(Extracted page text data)

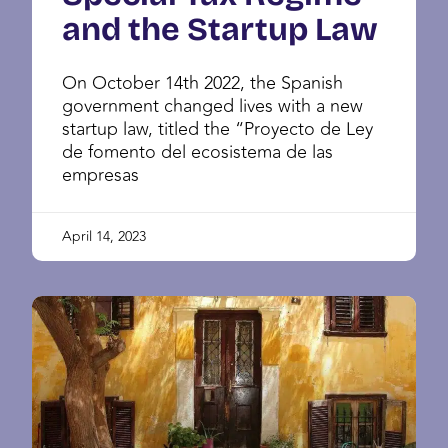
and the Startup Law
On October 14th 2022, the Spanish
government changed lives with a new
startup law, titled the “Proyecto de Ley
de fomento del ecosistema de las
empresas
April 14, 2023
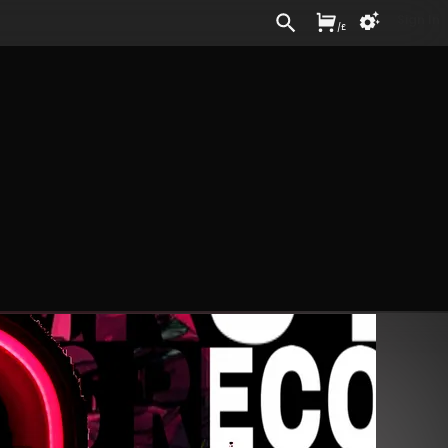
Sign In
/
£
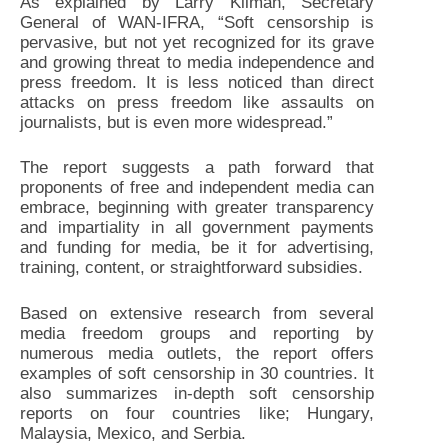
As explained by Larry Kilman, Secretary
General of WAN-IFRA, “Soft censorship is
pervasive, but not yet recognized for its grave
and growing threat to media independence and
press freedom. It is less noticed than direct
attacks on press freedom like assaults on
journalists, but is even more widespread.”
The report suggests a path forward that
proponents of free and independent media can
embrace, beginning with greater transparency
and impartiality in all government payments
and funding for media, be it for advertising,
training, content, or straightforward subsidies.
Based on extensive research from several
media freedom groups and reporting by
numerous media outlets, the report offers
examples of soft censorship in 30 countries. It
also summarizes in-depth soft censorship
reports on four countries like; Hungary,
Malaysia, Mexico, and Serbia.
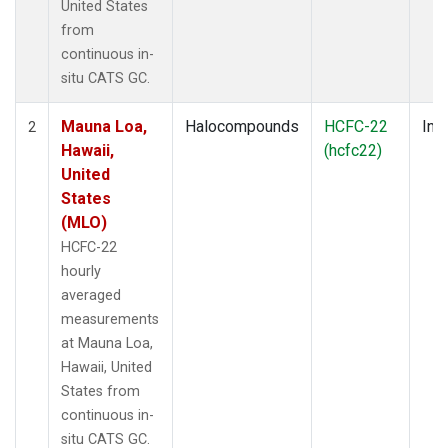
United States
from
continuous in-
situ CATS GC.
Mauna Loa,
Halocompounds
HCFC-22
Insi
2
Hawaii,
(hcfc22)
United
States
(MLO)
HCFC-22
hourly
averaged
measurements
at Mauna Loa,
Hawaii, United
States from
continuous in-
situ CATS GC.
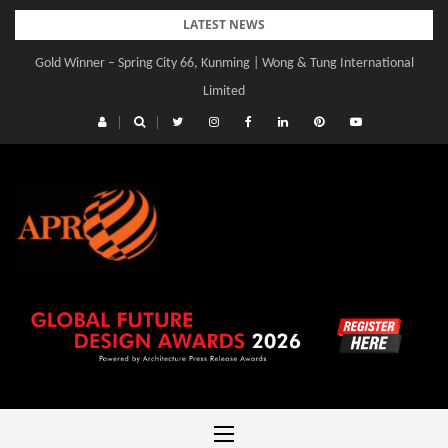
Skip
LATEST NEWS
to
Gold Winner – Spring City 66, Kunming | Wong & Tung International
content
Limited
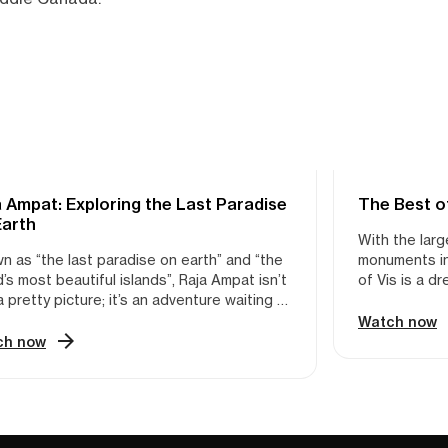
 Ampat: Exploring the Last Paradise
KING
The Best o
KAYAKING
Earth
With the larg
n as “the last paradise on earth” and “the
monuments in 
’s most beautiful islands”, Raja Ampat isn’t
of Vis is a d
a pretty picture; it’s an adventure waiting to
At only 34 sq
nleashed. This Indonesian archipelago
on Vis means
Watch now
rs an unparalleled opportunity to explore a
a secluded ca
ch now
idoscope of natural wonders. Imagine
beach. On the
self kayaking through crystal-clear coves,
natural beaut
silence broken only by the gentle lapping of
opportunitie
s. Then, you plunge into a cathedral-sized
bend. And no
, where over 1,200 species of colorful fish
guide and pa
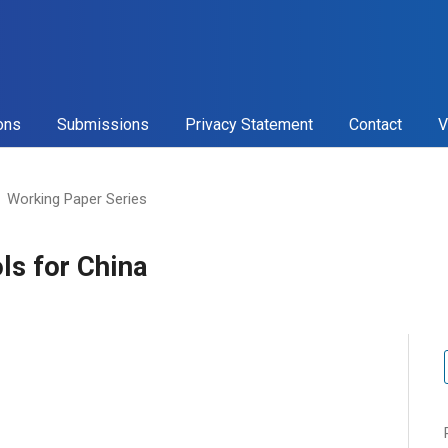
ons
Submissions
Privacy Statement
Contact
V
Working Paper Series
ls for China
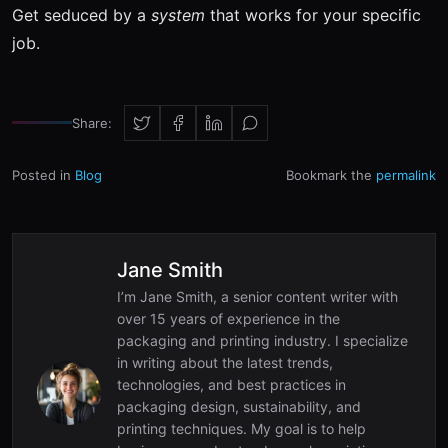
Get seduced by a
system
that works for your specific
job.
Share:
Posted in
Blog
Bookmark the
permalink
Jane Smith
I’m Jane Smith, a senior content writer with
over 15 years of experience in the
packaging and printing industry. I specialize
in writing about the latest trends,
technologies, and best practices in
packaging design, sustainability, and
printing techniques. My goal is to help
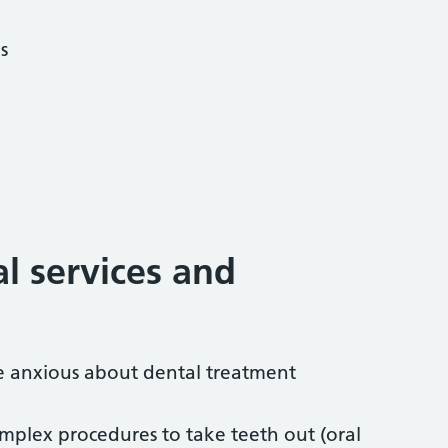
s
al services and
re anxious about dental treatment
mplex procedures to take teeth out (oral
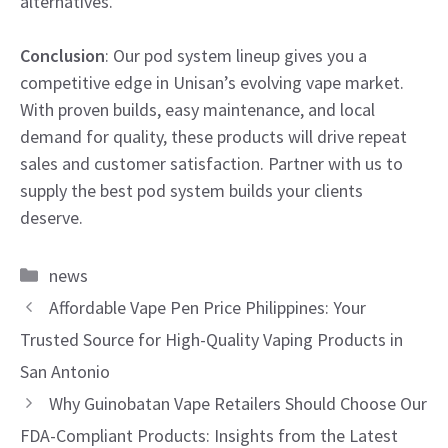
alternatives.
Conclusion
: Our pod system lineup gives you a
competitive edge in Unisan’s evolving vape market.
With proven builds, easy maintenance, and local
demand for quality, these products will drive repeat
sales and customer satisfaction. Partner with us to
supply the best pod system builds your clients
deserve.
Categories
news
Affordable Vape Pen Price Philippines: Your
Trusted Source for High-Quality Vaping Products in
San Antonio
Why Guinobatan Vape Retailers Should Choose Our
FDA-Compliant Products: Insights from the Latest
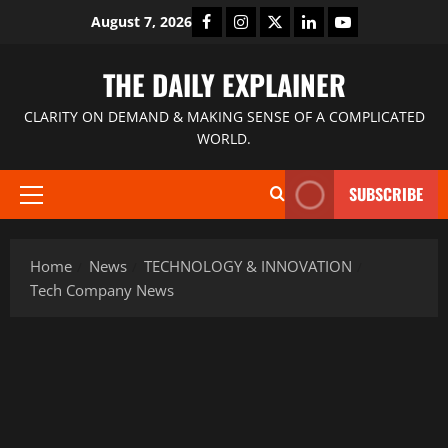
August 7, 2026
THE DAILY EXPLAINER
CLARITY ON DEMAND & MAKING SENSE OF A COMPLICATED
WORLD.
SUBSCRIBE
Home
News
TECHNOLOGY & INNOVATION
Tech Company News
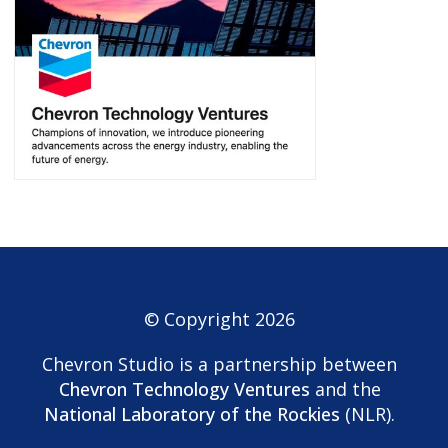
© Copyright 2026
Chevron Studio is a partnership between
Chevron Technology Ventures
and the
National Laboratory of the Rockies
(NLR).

--

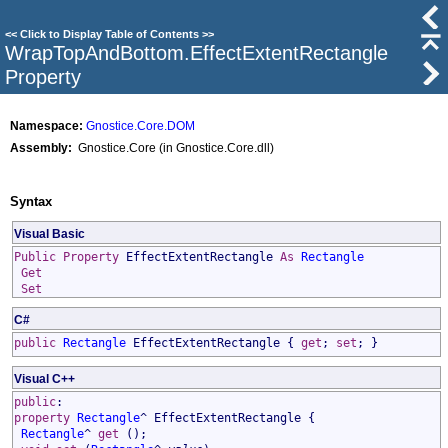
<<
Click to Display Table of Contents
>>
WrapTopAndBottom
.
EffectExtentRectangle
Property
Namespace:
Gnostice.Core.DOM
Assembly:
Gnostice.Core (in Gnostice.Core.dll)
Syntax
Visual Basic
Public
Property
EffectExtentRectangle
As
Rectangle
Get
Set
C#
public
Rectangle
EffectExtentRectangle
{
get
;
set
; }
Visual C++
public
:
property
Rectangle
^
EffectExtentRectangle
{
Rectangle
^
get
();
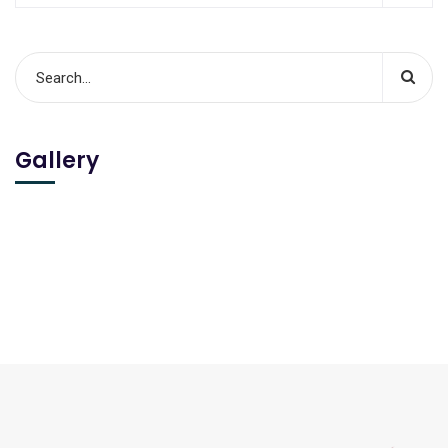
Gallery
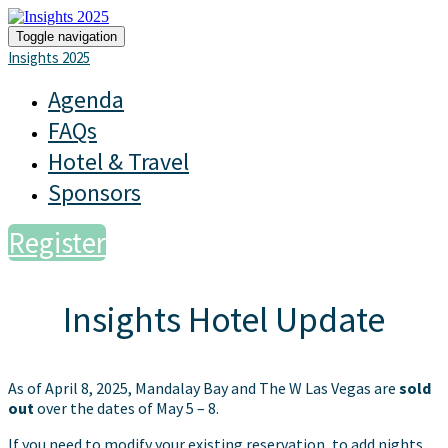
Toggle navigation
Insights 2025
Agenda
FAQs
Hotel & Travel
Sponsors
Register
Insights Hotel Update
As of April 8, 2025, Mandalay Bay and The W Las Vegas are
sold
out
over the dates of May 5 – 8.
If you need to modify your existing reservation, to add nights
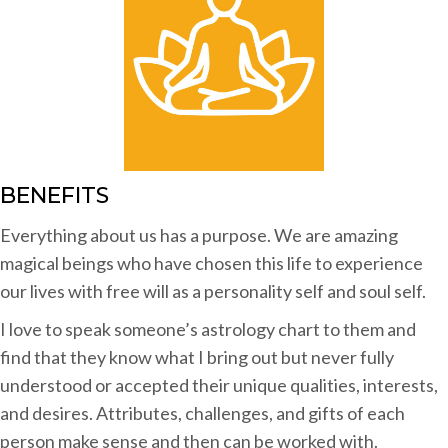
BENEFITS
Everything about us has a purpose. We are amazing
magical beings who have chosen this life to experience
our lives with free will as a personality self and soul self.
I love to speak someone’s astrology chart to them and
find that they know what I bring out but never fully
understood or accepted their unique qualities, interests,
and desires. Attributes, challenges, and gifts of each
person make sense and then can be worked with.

## What is expected
Once the line with "on Vis means" is found in the data above, reproduce it and each line after it exactly, through the line with "San Antonio". Omit the pictures.

## Answer box
on Vis means
Watch now
rs an unparalleled opportunity to explore a
a secluded ca
ch now
idoscope of natural wonders. Imagine
beach. On the
self kayaking through crystal-clear coves,
natural beaut
silence broken only by the gentle lapping of
opportunitie
s. Then, you plunge into a cathedral-sized
bend. And no
, where over 1,200 species of colorful fish
guide and pa
ons
Submissions
Privacy Statement
Contact
V
Working Paper Series
ls for China
Get seduced by a
system
that works for your specific
job.
Share:
Posted in
Blog
Bookmark the
permalink
Jane Smith
I’m Jane Smith, a senior content writer with
over 15 years of experience in the
packaging and printing industry. I specialize
in writing about the latest trends,
technologies, and best practices in
packaging design, sustainability, and
printing techniques. My goal is to help
s
al services and
re anxious about dental treatment
mplex procedures to take teeth out (oral
alternatives.
Conclusion
: Our pod system lineup gives you a
competitive edge in Unisan’s evolving vape market.
With proven builds, easy maintenance, and local
demand for quality, these products will drive repeat
sales and customer satisfaction. Partner with us to
supply the best pod system builds your clients
deserve.
Categories
news
Affordable Vape Pen Price Philippines: Your
Trusted Source for High-Quality Vaping Products in
San Antonio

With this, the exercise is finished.